I will try not to drown in the deep seas of the unconscious mind which I wish to explore. — Jack Cummins
You can't drown in "the deep seas of the unconscious mind" because YOU
are the deep sea. This isn't Freud. My theory is that "I" exist in the unconscious. Not Freud's SUBconscious sea of unutterable wishes, but my sea of enormous back-office operations where I exist outside the view of my front-office public relations staff, spies (observed sensory input), and all the public stuff. The front office (consciousness) isn't writing this. The public relations people are watching this as it goes up on the screen. The big Composition Group in the back office is putting the ideas together and sending it out to a transmission desk where fingers are instructed to hit the right keys.

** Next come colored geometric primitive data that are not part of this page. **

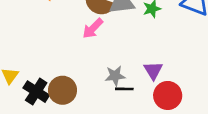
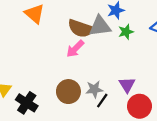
black line: (124, 89) -> (102, 101), turned -56
brown circle: (63, 90) -> (68, 92), moved

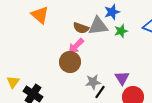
brown semicircle: (81, 28) -> (81, 28), size x0.7
brown circle: (68, 92) -> (70, 62), moved

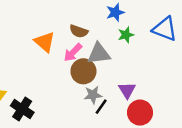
orange triangle: (40, 15) -> (45, 42), moved
gray triangle: (98, 26) -> (99, 54), moved
brown circle: (70, 62) -> (83, 71), moved

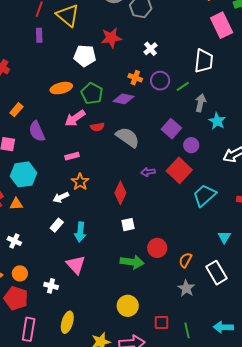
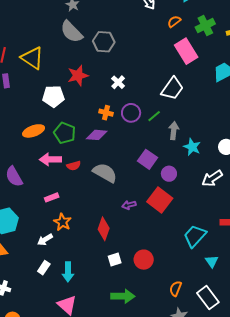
white trapezoid: (204, 61) -> (172, 89), turned 35
pink arrow: (75, 118) -> (50, 159), turned 40
cyan trapezoid: (204, 195) -> (195, 236), moved
red circle: (157, 248) -> (144, 260), moved

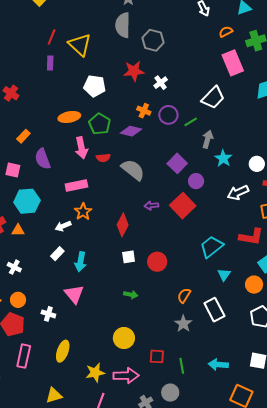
gray semicircle: (71, 32) -> (123, 25), turned 35
red star: (78, 76) -> (134, 71), moved
pink arrow: (50, 159) -> (81, 148), turned -110
pink rectangle: (52, 197) -> (76, 186), size x1.5
green arrow: (123, 296) -> (131, 295), size x0.6

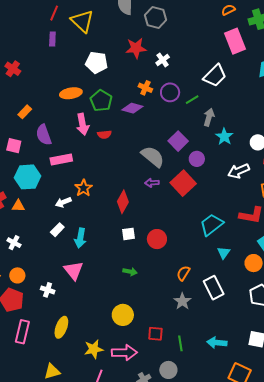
gray semicircle: (133, 170) -> (153, 157), moved
pink rectangle: (76, 186) -> (61, 160), moved

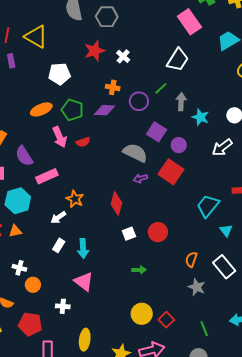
purple circle: (170, 92) -> (139, 101), moved
orange circle: (17, 275) -> (33, 285), moved
red square: (155, 334) -> (166, 320), moved, turned -35

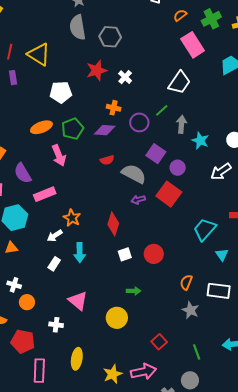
green pentagon: (72, 110) -> (73, 129), turned 30
red semicircle: (83, 142) -> (107, 160), moved
cyan arrow: (83, 248) -> (80, 253), moved
white rectangle: (224, 267) -> (219, 291), turned -45
yellow circle: (142, 314) -> (117, 318), moved

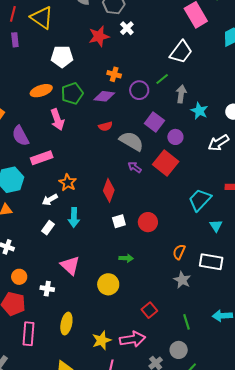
white cross: (125, 77) -> (127, 28), moved
purple arrow: (138, 200) -> (135, 167), turned 48
orange circle: (27, 302) -> (19, 277), moved

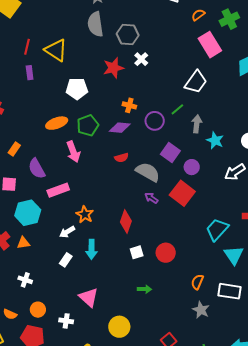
cyan triangle: (216, 226) -> (234, 255), size x1.5
yellow circle: (108, 284) -> (119, 327), moved

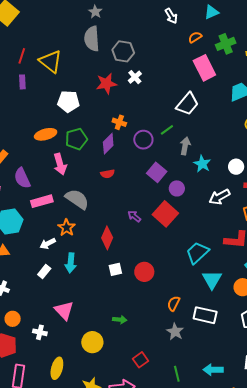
purple diamond: (120, 128) -> (108, 144), turned -55
gray semicircle: (148, 172) -> (77, 199), moved
green arrow: (144, 289) -> (120, 320), moved

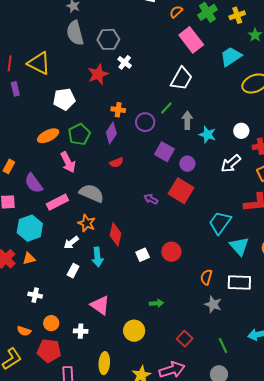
red diamond: (107, 238) -> (115, 234), moved

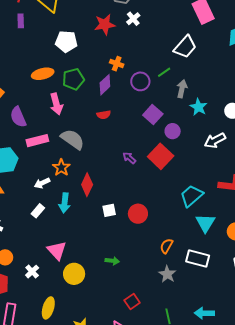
white cross: (81, 331) -> (32, 272), turned 32
yellow circle: (134, 331) -> (74, 274), moved

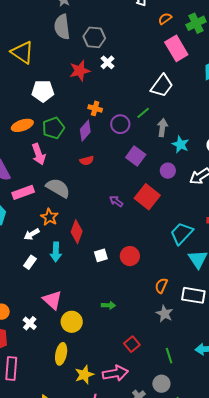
purple circle: (173, 131) -> (168, 171), moved
yellow ellipse: (48, 308) -> (61, 354), moved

I live in the unconscious, but I can't consciously observe my unconscious self because I am not exterior to it. I am in it, the interior. What goes on here can't be observed by the front office - conscious mind. The front office gets its marching orders from back here, not the other way around.

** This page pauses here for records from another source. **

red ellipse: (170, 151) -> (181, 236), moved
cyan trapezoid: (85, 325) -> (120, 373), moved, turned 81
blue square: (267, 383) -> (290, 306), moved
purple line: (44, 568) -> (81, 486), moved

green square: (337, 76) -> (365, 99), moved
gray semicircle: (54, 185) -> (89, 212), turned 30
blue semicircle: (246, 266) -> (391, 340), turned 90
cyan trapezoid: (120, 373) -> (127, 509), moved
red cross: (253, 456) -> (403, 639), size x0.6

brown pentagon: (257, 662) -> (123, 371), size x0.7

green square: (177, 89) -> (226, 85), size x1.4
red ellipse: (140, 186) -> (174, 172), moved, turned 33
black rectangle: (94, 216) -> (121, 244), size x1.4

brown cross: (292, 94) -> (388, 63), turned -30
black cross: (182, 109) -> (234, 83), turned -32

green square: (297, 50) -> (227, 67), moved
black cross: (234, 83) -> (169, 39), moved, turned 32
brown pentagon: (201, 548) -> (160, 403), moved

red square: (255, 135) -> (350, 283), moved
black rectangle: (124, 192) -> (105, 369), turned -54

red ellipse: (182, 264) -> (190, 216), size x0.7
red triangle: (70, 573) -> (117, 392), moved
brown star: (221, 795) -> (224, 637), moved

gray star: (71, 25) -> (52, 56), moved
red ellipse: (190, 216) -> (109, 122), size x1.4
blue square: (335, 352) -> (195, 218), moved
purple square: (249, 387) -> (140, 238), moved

In my humble (maybe quite mistaken) opinion, we (front office consciousness) give ourselves too much credit. We tend to think we are in charge. We have a little control, but it's the back office that does the heavy lifting, major decision making, decides on priorities (like ending up at our favorite pub even though we said we would be home at 21:00. The back office decides how much risk to take, or not, often before the front office even knows it will soon be doing something it didn't plan on.
How can you tell whether what you are reading or hearing me say is coming from the unconscious or the conscious mind? You can't. The flow of instructions from the massive unconscious back office to the small conscious front office is seamless. What you see and hear is coming from the real me (the real person).

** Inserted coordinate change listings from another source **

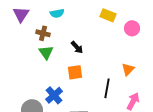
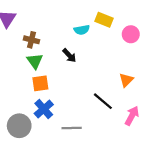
cyan semicircle: (57, 13) -> (82, 30), moved
orange square: (75, 72) -> (40, 83), moved
black line: (107, 88) -> (103, 101), turned -60

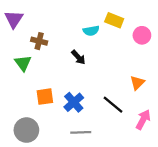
green triangle: (35, 61) -> (23, 63), moved
orange square: (40, 83) -> (45, 97), moved
blue cross: (44, 109) -> (74, 102), moved

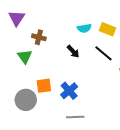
yellow rectangle: (114, 20) -> (107, 29), moved
black line: (113, 105) -> (103, 53), moved
gray circle: (26, 130) -> (26, 100), moved

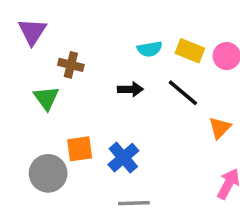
black arrow: (73, 51) -> (130, 89), turned -48

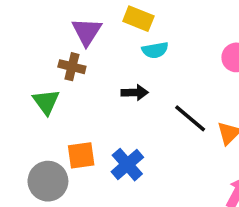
purple triangle: (32, 32) -> (87, 32), moved
yellow rectangle: (190, 51) -> (138, 19), moved
black line: (183, 93) -> (190, 118), moved

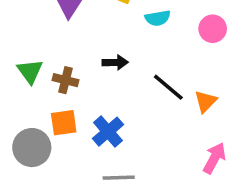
cyan semicircle: (155, 50) -> (158, 18), moved
brown cross: (72, 67) -> (65, 80), moved

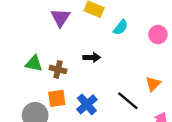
cyan semicircle: (158, 18) -> (121, 27), turned -42
green triangle: (30, 71) -> (34, 63), turned -42
black line: (168, 87) -> (128, 101), moved

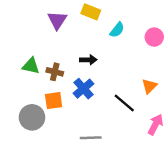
blue cross: (87, 104) -> (84, 89), moved

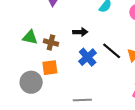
blue cross: (84, 89) -> (88, 57), moved
black line: (124, 103) -> (112, 51), moved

That's my theory, none of which should suggest that we can't drive ourselves crazy. There have been some pretty ugly conflicts in my back office which disrupted business for years on end. I just couldn't quite get my several idealist / realist / dreamy / pragmatist political parties to cooperate. So I was often working at cross purposes with myself.
Peace has reigned between my ears now for... maybe 8 years. Age and circumstances I wasn't in charge of brought me to retirement and living happily alone again. If I could take "where I am now" back to the time I was 30, say, "I could have been somebody -- I could have been a contender" (as Marlon Brando said in
On the Waterfront 1954). Oh well...
So, ONE OF THE TASKS OF PSYCHOTHERAPY OR SELF-ANALYSIS is to learn how our minds actually are working--especially if they don't seem to be working all that well.
Happy, fully functioning, highly productive, sophisticated people can, I suppose, get along just fine without thinking about how their fucking splendid brains work. Most of us, though, find there are problems upstairs that have to be dealt with.
So question,
@Jack Cummins: Why couldn't I figure all this out when I was 30?